Noter, et souvent à coup d'étoiles, un très large panel de produits et services est devenu une habitude pour certains. Votre livre montre néanmoins à quel point ces notes peuvent être faussées ou pire, jouer sur le quotidien de salariés, chauffeurs ou livreurs. Dans ces conditions, faut-il renoncer à noter ?


On savait avant de se lancer dans cette enquête qu'en deça d'une certaine note, les chauffeurs Uber pouvaient voir leurs comptes désactivés, et ne plus pouvoir travailler. Plus insidieux encore, on a découvert que dans certains hôtels parisiens, l’intéressement était conditionné à la notation TripAdvisor et Booking. Quant aux centres d'appels, et d'après des mails internes que nous avons pu consulter, les salariés peuvent être pénalisés si leur taux de retour, à savoir le ratio entre le nombre d'appels passés et le nombre de notes reçues en retour, est jugé médiocre.

Dans l'un d'entre eux, un panneau affiche le classement quotidien de ces mêmes salariés, en fonction de leur note. Dans ces conditions, mal noter ou ne pas du tout peut avoir des conséquences très concrètes sur le travail des notés, qui sont soumis à une pression considérable. Cette question reste donc un dilemme pour les consommateurs. D'autant plus qu'ils sont parfois amenés à noter des choses qu'ils ne maîtrisent pas du tout ! En gare de Rennes, une borne proposait récemment de noter les mesures sanitaires mises en place par la SNCF en choisissant parmi quatre smileys, du plus mécontent au plus satisfait. D'une, on n'y connaît rien. De deux, ce n'est pas forcément la démarche la plus respectueuse des gestes barrière. Ces notations systématiques virent bien souvent à l'absurde.

Alors même que les consommateurs notent régulièrement en ligne, ils sont également notés en retour, parfois sans le savoir. Que vous a appris votre enquête sur cette discrète notation des internautes, et est-il possible de passer entre les mailles du filet?
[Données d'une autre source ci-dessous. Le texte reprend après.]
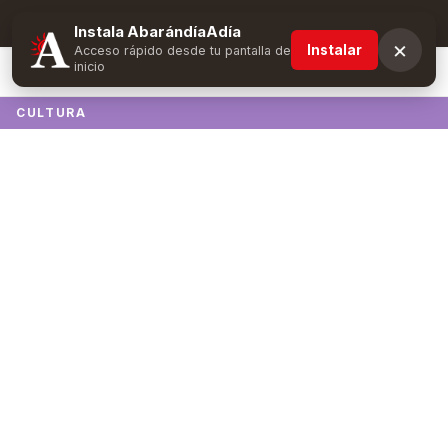
Suscríbete y obtén ventajas exclusivas
Instala AbarándíaAdía
×
Instalar
Acceso rápido desde tu pantalla de
inicio
CULTURA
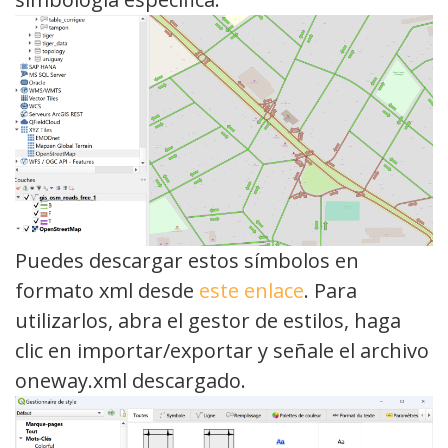
Puedes descargar estos símbolos en
formato xml desde
este enlace
. Para
utilizarlos, abra el gestor de estilos, haga
clic en importar/exportar y señale el archivo
oneway.xml descargado.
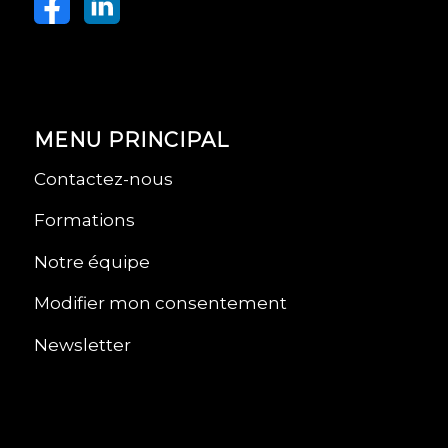
MENU PRINCIPAL
Contactez-nous
Formations
Notre équipe
Modifier mon consentement
Newsletter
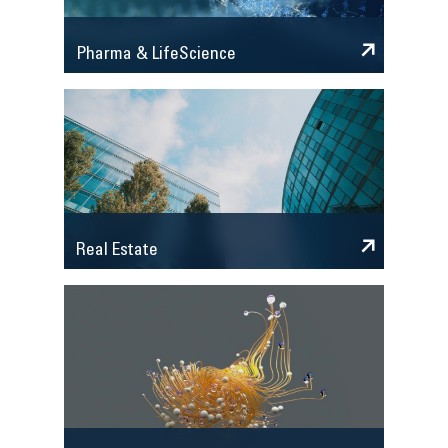
Pharma & LifeScience
Real Estate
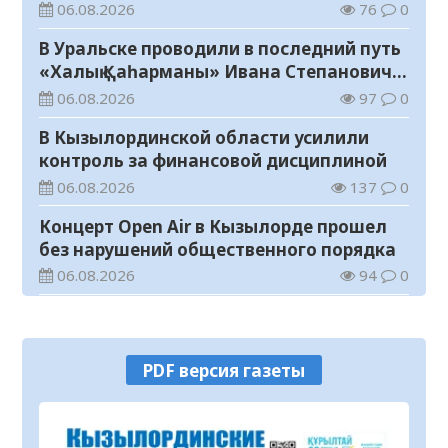
06.08.2026
76
0
В Уральске проводили в последний путь
«Халық Қаһарманы» Ивана Степановича
Гапича
06.08.2026
97
0
В Кызылординской области усилили
контроль за финансовой дисциплиной
06.08.2026
137
0
Концерт Open Air в Кызылорде прошел
без нарушений общественного порядка
06.08.2026
94
0
В Кызылординской области стартовал
конкурс видеороликов о семейных
ценностях и Конституции
06.08.2026
102
0
PDF версия газеты
Соблюдение правил пожарной
безопасности – обязанность каждого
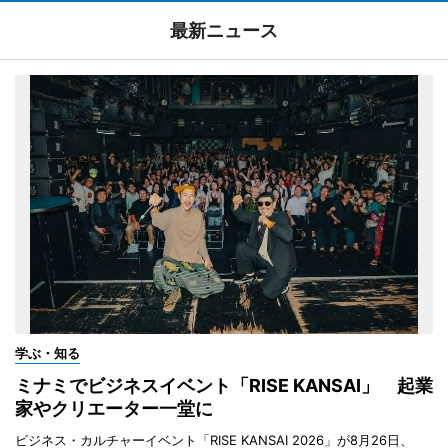
最新ニュース
学ぶ・知る
ミナミでビジネスイベント「RISE KANSAI」 起業
家やクリエーター一堂に
ビジネス・カルチャーイベント「RISE KANSAI 2026」が8月26日、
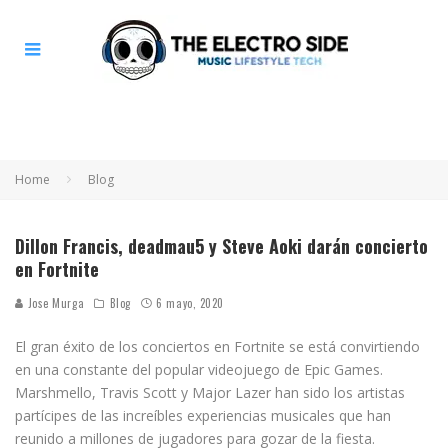
Home
Blog
Dillon Francis, deadmau5 y Steve Aoki darán concierto
en Fortnite
Jose Murga
Blog
6 mayo, 2020
El gran éxito de los conciertos en Fortnite se está convirtiendo
en una constante del popular videojuego de Epic Games.
Marshmello, Travis Scott y Major Lazer han sido los artistas
partícipes de las increíbles experiencias musicales que han
reunido a millones de jugadores para gozar de la fiesta.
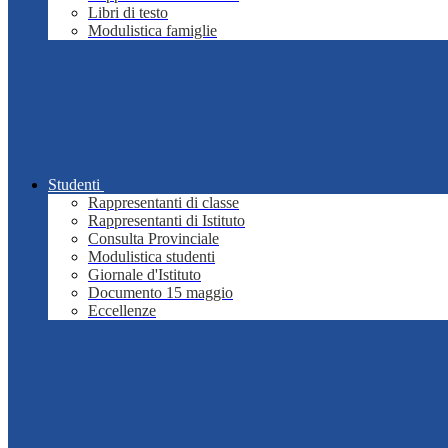
Libri di testo
Modulistica famiglie
Studenti
Rappresentanti di classe
Rappresentanti di Istituto
Consulta Provinciale
Modulistica studenti
Giornale d'Istituto
Documento 15 maggio
Eccellenze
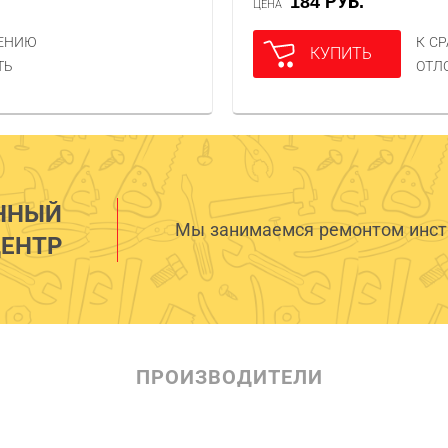
184 РУБ.
ЦЕНА
НЕНИЮ
К С
КУПИТЬ
ТЬ
ОТЛ
ННЫЙ
Мы занимаемся ремонтом инстр
ЕНТР
ПРОИЗВОДИТЕЛИ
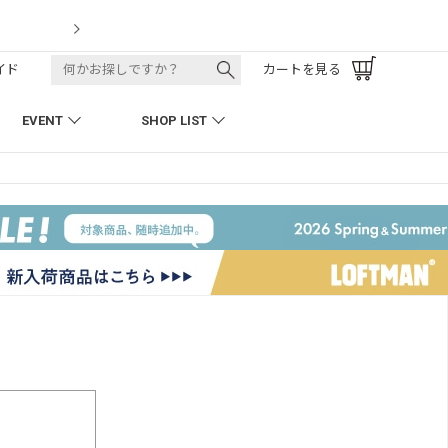
0周年 H.D. Track Pant
イド
カートを見る
EVENT
SHOP LIST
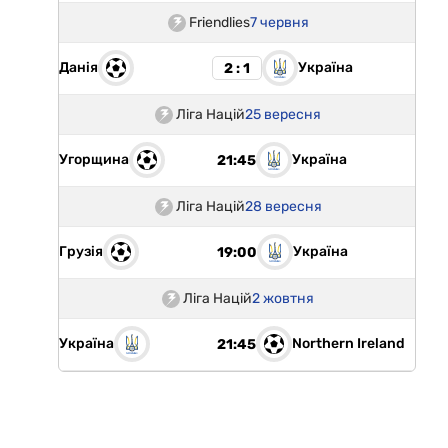
Friendlies
7 червня
Данія
Україна
2 : 1
Ліга Націй
25 вересня
Угорщина
Україна
21:45
Ліга Націй
28 вересня
Грузія
Україна
19:00
Ліга Націй
2 жовтня
Україна
Northern Ireland
21:45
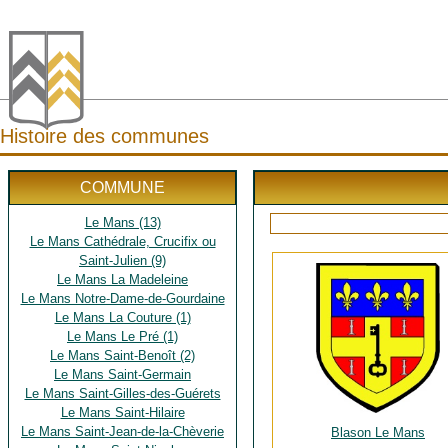
Histoire des communes
COMMUNE
Le Mans (13)
Le Mans Cathédrale, Crucifix ou
Saint-Julien (9)
Le Mans La Madeleine
Le Mans Notre-Dame-de-Gourdaine
Le Mans La Couture (1)
Le Mans Le Pré (1)
Le Mans Saint-Benoît (2)
Le Mans Saint-Germain
Le Mans Saint-Gilles-des-Guérets
Le Mans Saint-Hilaire
Le Mans Saint-Jean-de-la-Chèverie
Blason Le Mans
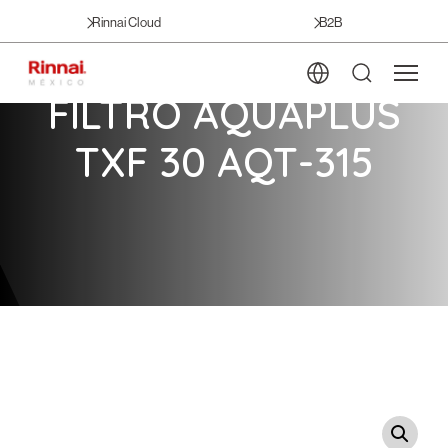
Rinnai Cloud
B2B
FILTRO AQUAPLUS
TXF 30 AQT-315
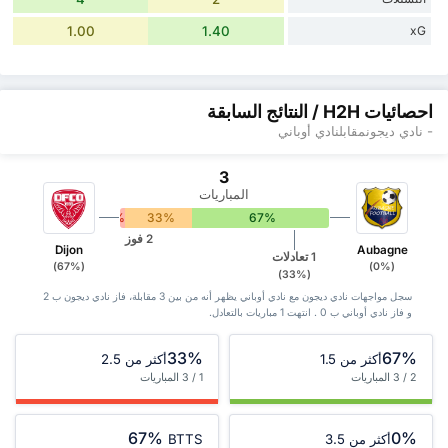
1.00
1.40
xG
احصائيات H2H / النتائج السابقة
- نادي ديجونمقابلنادي أوباني
3
المباريات
0%
33%
67%
2 فوز
Dijon
Aubagne
1 تعادلات
(67%)
(0%)
(33%)
سجل مواجهات نادي ديجون مع نادي أوباني يظهر أنه من بين 3 ‏مقابلة، فاز نادي ديجون ب 2
و فاز نادي أوباني ب 0 . انتهت 1 مباريات بالتعادل.
33%
67%
أكثر من 1.5
أكثر من 2.5
2 / 3 المباريات
1 / 3 المباريات
67%
0%
أكثر من 3.5
BTTS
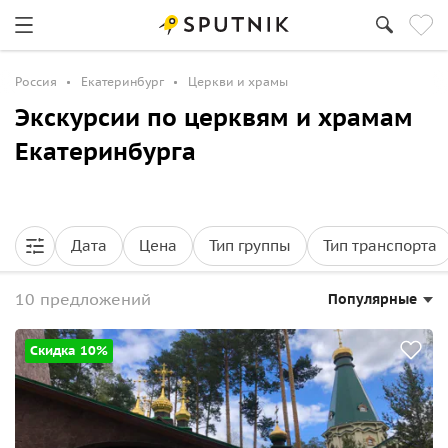
Россия
Екатеринбург
Церкви и храмы
Экскурсии по церквям и храмам
Екатеринбурга
Дата
Цена
Тип группы
Тип транспорта
10 предложений
Популярные
Скидка 10%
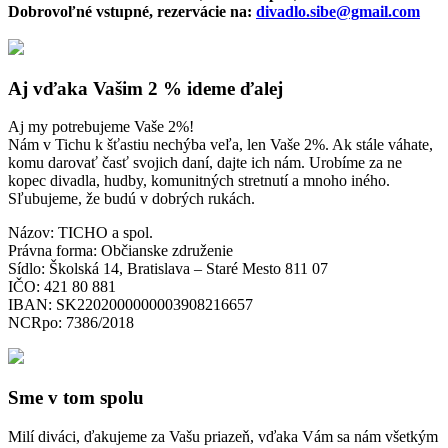
Dobrovoľné vstupné, rezervácie na:
divadlo.sibe@gmail.com
Aj vďaka Vašim 2 % ideme ďalej
Aj my potrebujeme Vaše 2%!
Nám v Tichu k šťastiu nechýba veľa, len Vaše 2%. Ak stále váhate,
komu darovať časť svojich daní, dajte ich nám. Urobíme za ne
kopec divadla, hudby, komunitných stretnutí a mnoho iného.
Sľubujeme, že budú v dobrých rukách.
Názov: TICHO a spol.
Právna forma: Občianske združenie
Sídlo: Školská 14, Bratislava – Staré Mesto 811 07
IČO: 421 80 881
IBAN: SK2202000000003908216657
NCRpo: 7386/2018
Sme v tom spolu
Milí diváci, ďakujeme za Vašu priazeň, vďaka Vám sa nám všetkým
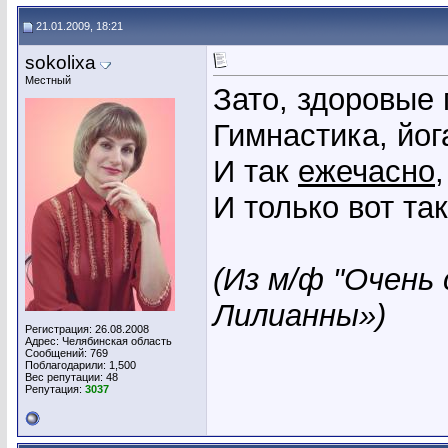
21.01.2009, 18:21
sokolixa
Местный
Зато, здоровые 
Гимнастика, йог
И так
ежечасно
И только вот так
(Из м/ф "Очень
Лилианны»)
Регистрация: 26.08.2008
Адрес: Челябинская область
Сообщений: 769
Поблагодарили: 1,500
Вес репутации:
48
Репутация:
3037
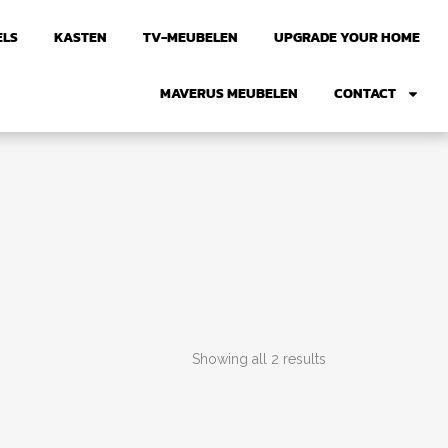
ELS
KASTEN
TV-MEUBELEN
UPGRADE YOUR HOME
MAVERUS MEUBELEN
CONTACT
Showing all 2 results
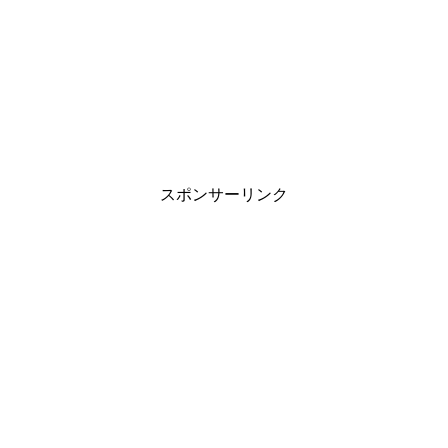
スポンサーリンク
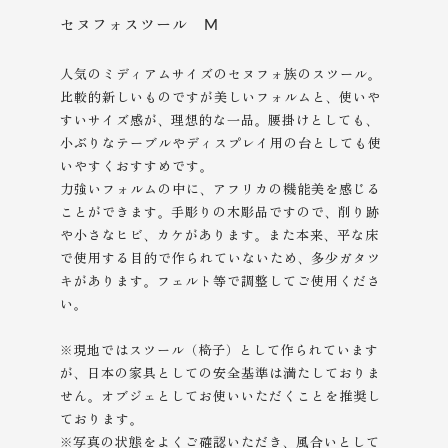
セヌフォスツール M
人気のミディアムサイズのセヌフォ族のスツール。
比較的新しいものですが美しいフォルムと、使いや
すいサイズ感が、理想的な一品。腰掛けとしても、
小ぶりなテーブルやディスプレイ用の台としても使
いやすくおすすめです。
力強いフォルムの中に、アフリカの機能美を感じる
ことができます。手彫りの木彫品ですので、削り跡
や小さなヒビ、カケがあります。また本来、平な床
で使用する目的で作られていないため、多少ガタツ
キがあります。フェルト等で調整してご使用くださ
い。
※現地ではスツール（椅子）として作られています
が、日本の家具としての安全基準は満たしておりま
せん。オブジェとしてお使いいただくことを推奨し
ております。
※写真の状態をよくご確認いただき、風合いとして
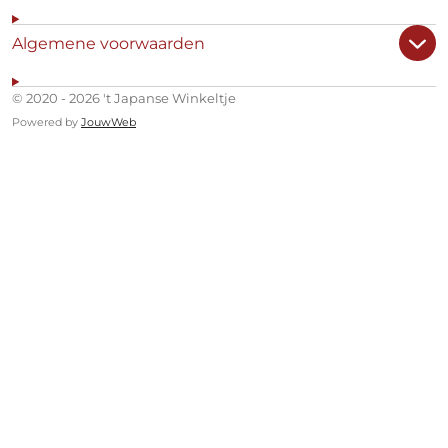
Algemene voorwaarden
© 2020 - 2026 't Japanse Winkeltje
Powered by
JouwWeb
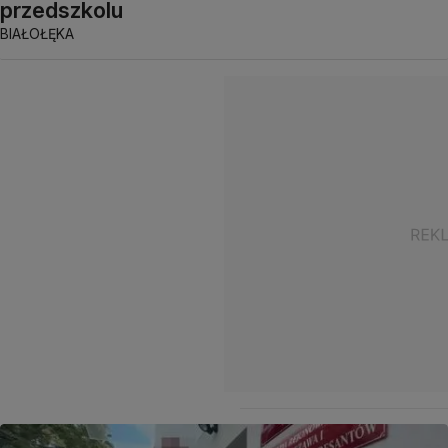
przedszkolu
BIAŁOŁĘKA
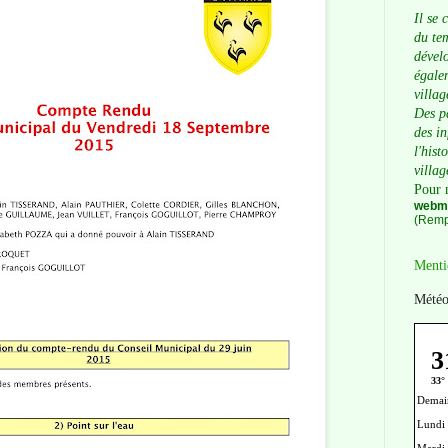
Il se 
du tem
dévelo
égalem
villag
Des p
des i
l'hist
villag
Pour 
webma
(Remp
Menti
Météo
C'est très difficile, voire quasiment impossible ! Tout simplement parce que l'on ne sait généralement pas quelles entreprises nous notent discrètement, sur quels critères et à quelles fins.

J'ai par exemple découvert, en épluchant les conditions d'utilisation d'Airbnb, qu'une certaine entreprise américaine, Sift Science, avait un dossier complet sur mon profil, fait de messages envoyés et reçus sur Airbnb ou Couchsurfing, ou encore d'heures auxquelles j'avais acheté des billets d'avion. Je n’avais aucune idée de l'existence de cette entreprise auparavant et aurait donc eu du mal à m'opposer à cette collecte de données. Or, cette entreprise m'attribuait, d'une certaine manière, une note de fiabilité.

Ce qui nous frappe en fin de compte, c'est de constater la remise en question de la notation à l'école, d'où elle est issue, alors même qu'elle commence désormais à infuser tous les pans de notre vie, les services publics, le monde professionnel ou encore la santé. Et tout cela, sans que l'on n'y trouve rien à redire.